Using a bit of ChatGPT to help draft the job description, the team positioned the role within the marketing transformation group under the CEO’s office.

“We said let’s not park it in one particular category, brand or function of 

“We said let’s not park it in one particular category, brand or function of creativity or media because it needs to transform everything,” Thakar said, who’s been in his current role since June 2023.

Coca-Cola spreads capability through strategic 6-to-12 month assignments and short-term experiential projects, where employees spend roughly half their time on AI initiatives tied directly to their market or brand responsibilities. 

“Hundreds of associates are raising their hands across the company saying, ‘I want to be a part of this,’” Thakar said. That network, more than any single tool, is what Thakar said will keep Coca-Cola ahead as AI accelerates. 

From experiments to impact 

That future-focused mindset didn’t emerge overnight. Coca-Cola’s foray into generative AI began before GPT-style tools hit the mainstream. 

In 2022, back when Thakar was Coke’s head of global creative strategy and content, the creative team faced a challenge while developing its Masterpiece campaign: matching the precise brushstrokes of iconic artists — from Van Gogh to Warhol — as the Coke bottle moved across their original works in the film. 

To solve it, the brand partnered with Stability AI, the company best known for its text-to-image model Stable Diffusion, using AI to analyse and replicate the varied artistic styles. 

“That’s how I understood how GenAI works — not by reading a book or white paper but literally using it,” Thakar said.

Around the same time, Coke deepened its partnerships with OpenAI and Microsoft, ultimately combining DALL-E and GPT to build a proprietary sandbox trained on archival brand assets. The result: Create Real Magic, an AI platform and brand campaign that allowed anyone to generate original Coke-themed artwork, with select pieces showcased on major global billboards, from Times Square in New York City to Piccadilly Circus in London.
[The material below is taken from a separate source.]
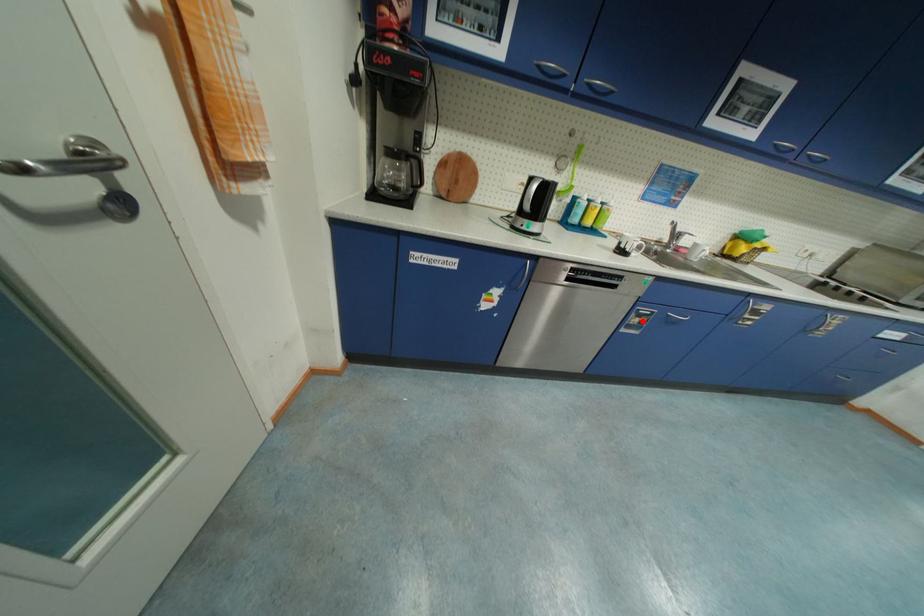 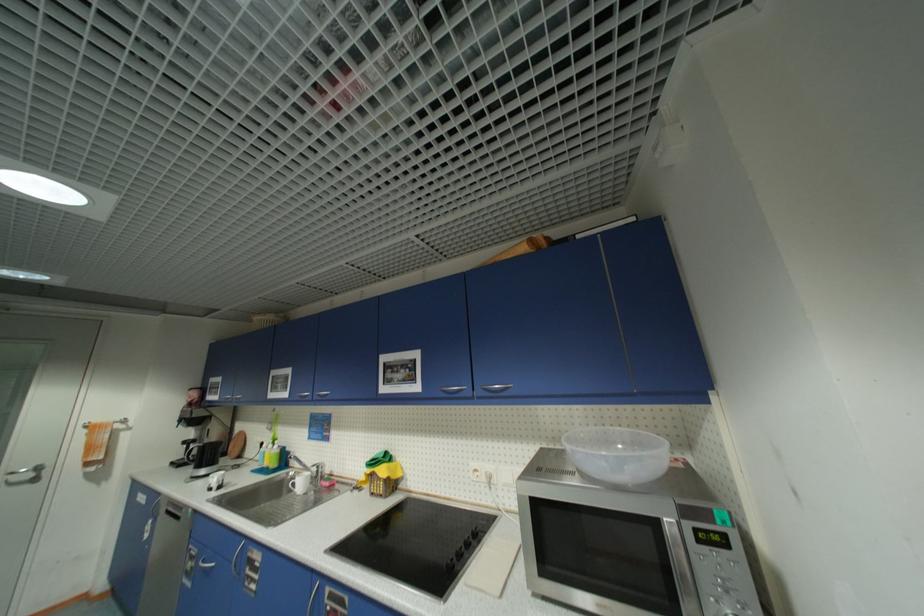 Question: I am providing you with two images of the same scene from different viewpoints. In image1, a red point is highlighted. Considering the same 3D point in image2, which of the following is correct?

Choices:
 (A) It is closer
 (B) It is farther

Answer: (A)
Working months before tools were publicly available, the company co-engineered a real-time, 26-language “talk to Santa” experience, blending Azure speech-to-text, GPT-4 and a custom multimodal model to generate personalised snowglobe videos.

“You just need to know a little bit, like six months, in advance than the rest of the other people, and then you are ahead of the curve,” Thakar said.

“People always ask me, ‘Did it work?’” Thakar added. Millions of people spent an average of eight minutes and 20 seconds interacting with Santa, creating shareable social content and giving Coke first-party data and consent. “That’s a good example of good marketing.”

These projects — from Masterpiece to Create Real Magic to its latest work with MIT on Save the Orange — show how the company moved from testing generative tools to building a full creative and operational framework around them at scale.

Quoting former Coca-Cola CEO Robert Woodruff, Thakar said, “The future belongs to the discontented” — the people and brands willing to question the status quo and push for what’s next.